Terzo, per ripristinare completamente i principi leninisti della democrazia socialista sovietica espressi nella Costituzione dell’Unione Sovietica, per combattere l’arbitrio dei singoli che abusano del loro potere. Il male causato dagli atti che violavano la legalità socialista rivoluzionaria e che si sono accumulati per un lungo periodo di tempo come conseguenza dell’influenza negativa del culto della personalità, deve essere completamente sanato.
Compagni!
Il XX Congresso del Partito Comunista dell’Unione Sovietica ha dimostrato con rinnovata energia l’incrollabile unità del nostro partito, la sua compattezza intorno al Comitato Centrale, la sua decisa volontà di assolvere al grande compito della edificazione del comunismo. (Tumultuosi applausi).
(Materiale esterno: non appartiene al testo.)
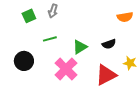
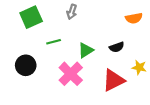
gray arrow: (53, 11) -> (72, 12), moved
green square: (29, 16) -> (31, 17), size x1.5

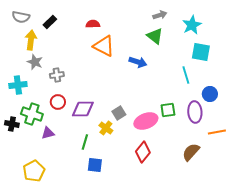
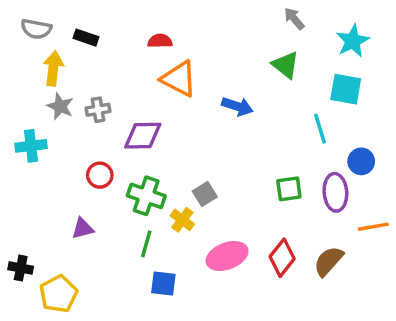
gray arrow: (160, 15) -> (294, 19), moved, turned -112
black rectangle: (50, 22) -> (86, 38), turned 64
cyan star: (192, 25) -> (353, 41), moved
green triangle: (155, 36) -> (286, 65), moved
gray cross: (57, 75) -> (98, 110), moved
purple diamond: (83, 109) -> (143, 136), moved
green cross: (32, 114) -> (146, 196), moved
pink ellipse: (146, 121) -> (227, 256), moved
black cross: (12, 124) -> (21, 268), moved
red diamond: (143, 152) -> (282, 258), moved

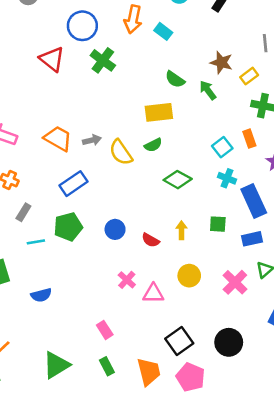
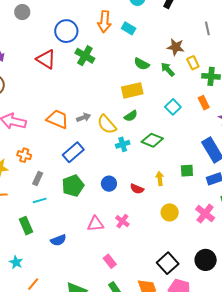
yellow rectangle: (249, 76) -> (193, 63), moved, turned -72
cyan square: (222, 147) -> (173, 107), moved
cyan cross: (227, 178) -> (123, 144), moved, turned -32
cyan line: (36, 242) -> (40, 200), moved
pink triangle: (153, 294) -> (95, 224), moved

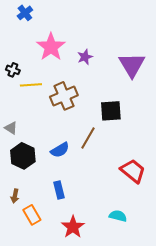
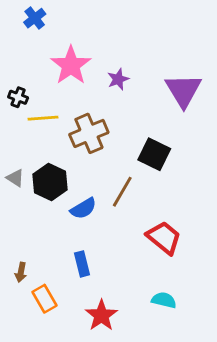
black square: (111, 111) -> (154, 154), turned 30
black hexagon: (23, 156) -> (50, 182), moved
red trapezoid: (133, 171) -> (164, 238), moved

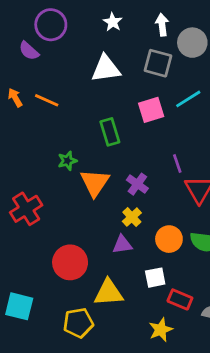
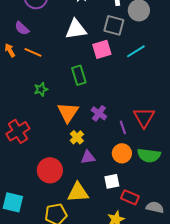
purple semicircle: (29, 51) -> (22, 28), moved
pink square: (151, 110) -> (102, 49), moved
green star: (67, 161) -> (41, 89), moved
purple line: (177, 163) -> (123, 127), moved
yellow cross: (132, 217) -> (77, 137), moved

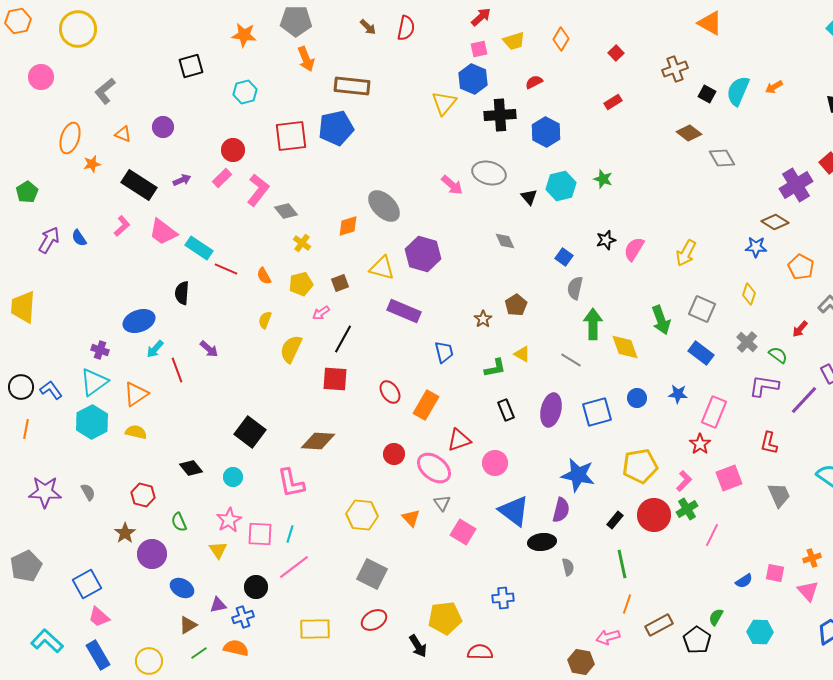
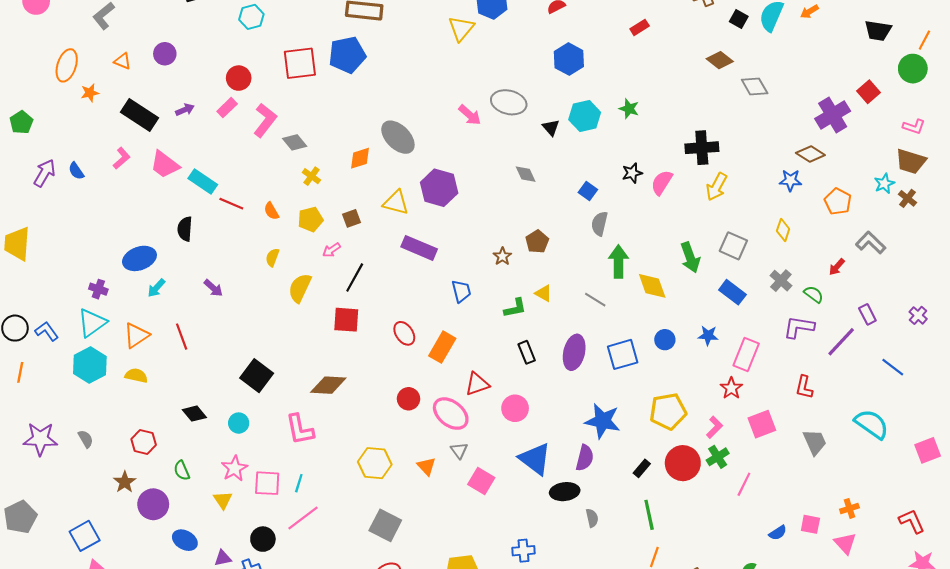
black cross: (500, 115) -> (702, 148), moved
red line: (177, 370) -> (182, 337), moved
E il fatto che noi esponiamo in tutte le loro ramificazioni i problemi fondamentali del superamento del culto della personalità, che è estraneo al marxismo-leninismo, nonché il problema della eliminazione delle sue onerose conseguenze, è una prova della grande forza morale e politica del nostro Partito. (Prolungati applausi). Siamo assolutamente certi che il nostro Partito, forte delle storiche decisioni del XX Congresso, condurrà il popolo sovietico lungo la via leninista a nuovi successi, a nuove vittorie. (Tumultuosi prolungati applausi). Evviva la bandiera vittoriosa del nostro partito: il leninismo! (Tumultuosi prolungati applausi che terminano in una ovazione. Tutti si levano in piedi).